President Biden’s growing unpopularity might at first seem to increase Trump’s incentive to run again. However, Hillary Clinton was also very unpopular in 2016, and Trump decisively lost the popular vote to her: If a football stadium’s worth of voters had changed their votes in three states, Trump would also have lost the Electoral College. Trump remains a polarizing and unpopular figure, so even a run against a weakened Biden would be no sure thing.

 

If Biden grows too vulnerable, that might place one of Trump’s key intra-GOP levers of power at risk. Since Trump descended the golden escalator in 2015, Republicans have been terrified that he would go rogue and start a third-party candidacy. However, if Biden remains mired in the low 30s, Republicans might feel less need to defer to Trump. Running to lose as a spoiler if he lost the 2024 GOP nomination would cut against Trump’s political history so far. Though he often toyed with running as a third-party candidate, he never mounted a serious effort until he glimpsed an opening in one of the two major political parties. Trump could encourage his voters to stay home if he’s not the nominee. But a critically unpopular Biden also undermines that threat.

 

Nor is it clear that it would be in Trump’s own interest to act as a spoiler.

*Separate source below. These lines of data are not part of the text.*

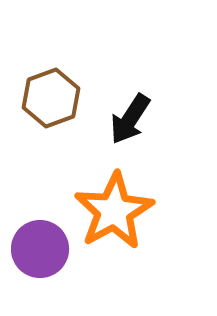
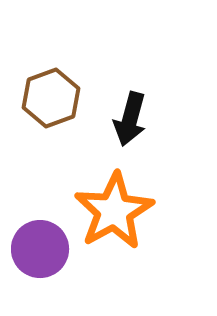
black arrow: rotated 18 degrees counterclockwise
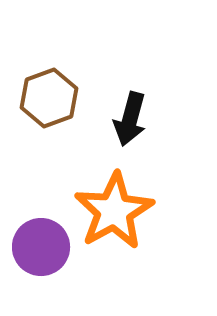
brown hexagon: moved 2 px left
purple circle: moved 1 px right, 2 px up
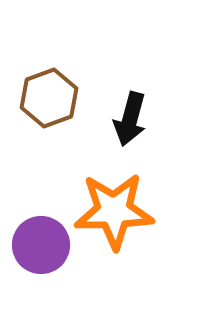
orange star: rotated 28 degrees clockwise
purple circle: moved 2 px up
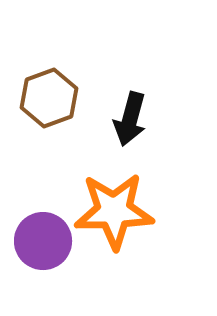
purple circle: moved 2 px right, 4 px up
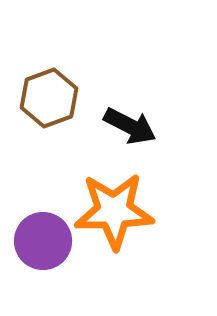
black arrow: moved 7 px down; rotated 78 degrees counterclockwise
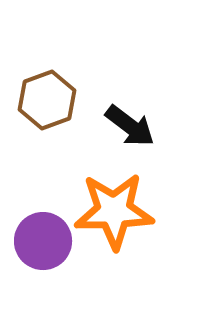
brown hexagon: moved 2 px left, 2 px down
black arrow: rotated 10 degrees clockwise
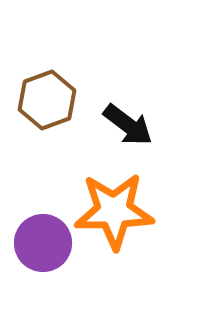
black arrow: moved 2 px left, 1 px up
purple circle: moved 2 px down
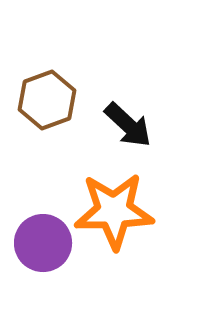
black arrow: rotated 6 degrees clockwise
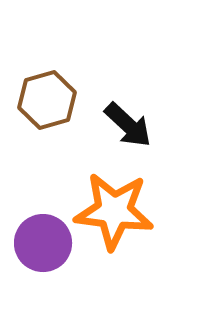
brown hexagon: rotated 4 degrees clockwise
orange star: rotated 8 degrees clockwise
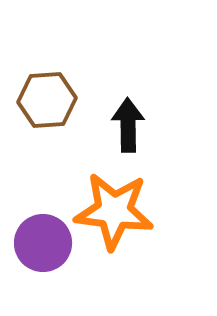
brown hexagon: rotated 12 degrees clockwise
black arrow: rotated 134 degrees counterclockwise
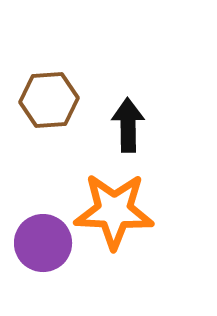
brown hexagon: moved 2 px right
orange star: rotated 4 degrees counterclockwise
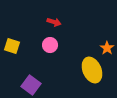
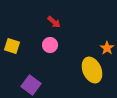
red arrow: rotated 24 degrees clockwise
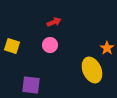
red arrow: rotated 64 degrees counterclockwise
purple square: rotated 30 degrees counterclockwise
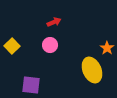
yellow square: rotated 28 degrees clockwise
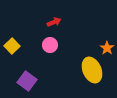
purple square: moved 4 px left, 4 px up; rotated 30 degrees clockwise
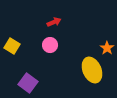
yellow square: rotated 14 degrees counterclockwise
purple square: moved 1 px right, 2 px down
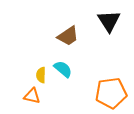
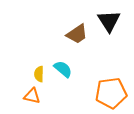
brown trapezoid: moved 9 px right, 2 px up
yellow semicircle: moved 2 px left, 1 px up
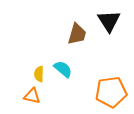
brown trapezoid: rotated 40 degrees counterclockwise
orange pentagon: moved 1 px up
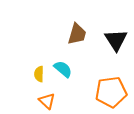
black triangle: moved 7 px right, 19 px down
orange triangle: moved 15 px right, 5 px down; rotated 30 degrees clockwise
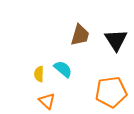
brown trapezoid: moved 3 px right, 1 px down
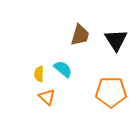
orange pentagon: rotated 8 degrees clockwise
orange triangle: moved 4 px up
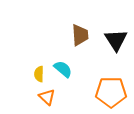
brown trapezoid: rotated 20 degrees counterclockwise
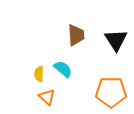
brown trapezoid: moved 4 px left
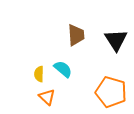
orange pentagon: rotated 16 degrees clockwise
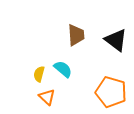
black triangle: rotated 20 degrees counterclockwise
yellow semicircle: rotated 14 degrees clockwise
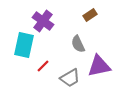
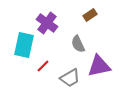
purple cross: moved 4 px right, 2 px down
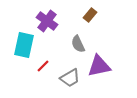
brown rectangle: rotated 16 degrees counterclockwise
purple cross: moved 2 px up
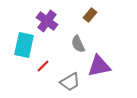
gray trapezoid: moved 4 px down
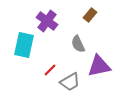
red line: moved 7 px right, 4 px down
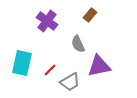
cyan rectangle: moved 2 px left, 18 px down
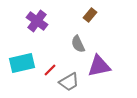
purple cross: moved 10 px left
cyan rectangle: rotated 65 degrees clockwise
gray trapezoid: moved 1 px left
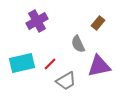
brown rectangle: moved 8 px right, 8 px down
purple cross: rotated 25 degrees clockwise
red line: moved 6 px up
gray trapezoid: moved 3 px left, 1 px up
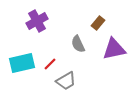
purple triangle: moved 15 px right, 17 px up
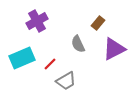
purple triangle: rotated 15 degrees counterclockwise
cyan rectangle: moved 5 px up; rotated 10 degrees counterclockwise
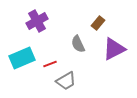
red line: rotated 24 degrees clockwise
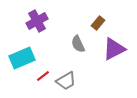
red line: moved 7 px left, 12 px down; rotated 16 degrees counterclockwise
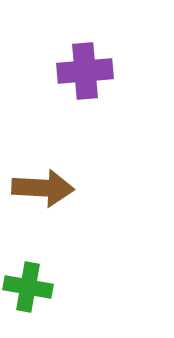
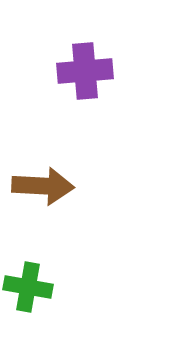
brown arrow: moved 2 px up
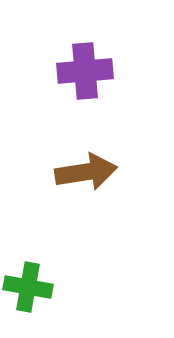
brown arrow: moved 43 px right, 14 px up; rotated 12 degrees counterclockwise
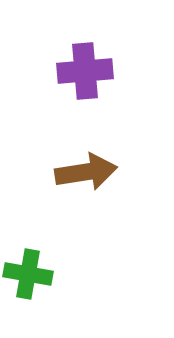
green cross: moved 13 px up
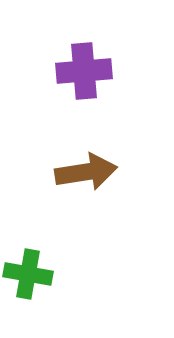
purple cross: moved 1 px left
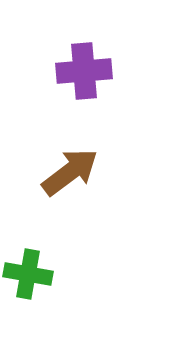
brown arrow: moved 16 px left; rotated 28 degrees counterclockwise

If the Republican nominee were to win despite Trump’s opposition, voters might see him as irrelevant. If Democrats were to end up winning in November 2024 because of Trump’s effort to burn the GOP down, that could severely damage his political brand among the grassroots voters who constitute his base.

 

While Trump is a master of branding, his political success has been parasitic upon broader institutions. He relied on cable networks to give him a boost in the 2016 primary, Twitter to get his message out, and the Republican Party to provide a political apparatus. He has been unable to re-create those things on his own. Cut off from Twitter, he has been unable to generate the same amount of buzz. His multiple efforts to re-create that platform have stumbled. The “From the Desk of Donald J. Trump” blog lasted less than a month. His “truths” (posts) on Truth Social have not dominated the conversation as the tweets of yore did. Mounting a third-party run for the presidency would be a logistical marathon, requiring a combination of coordination and discipline that has often eluded Trump World. Trump’s clearest avenue to win the Oval Office again would be through the Republican Party, but he might face some new obstacles if he tries to seize the Republican nomination again.

 

To be sure, Trump would enter the 2024 presidential field with many advantages and would no doubt start with higher poll numbers than he did in June 2015. If he does run, many Democrats are likely to try to boost his candidacy, as might the national press corps (which has a symbiotic relationship with him characterized by performative loathing). That would be one continuity from 2016. However, many other things have changed since then. Republican voters looking for a populist set of policies in 2024 could have options other than another season of the Trump show.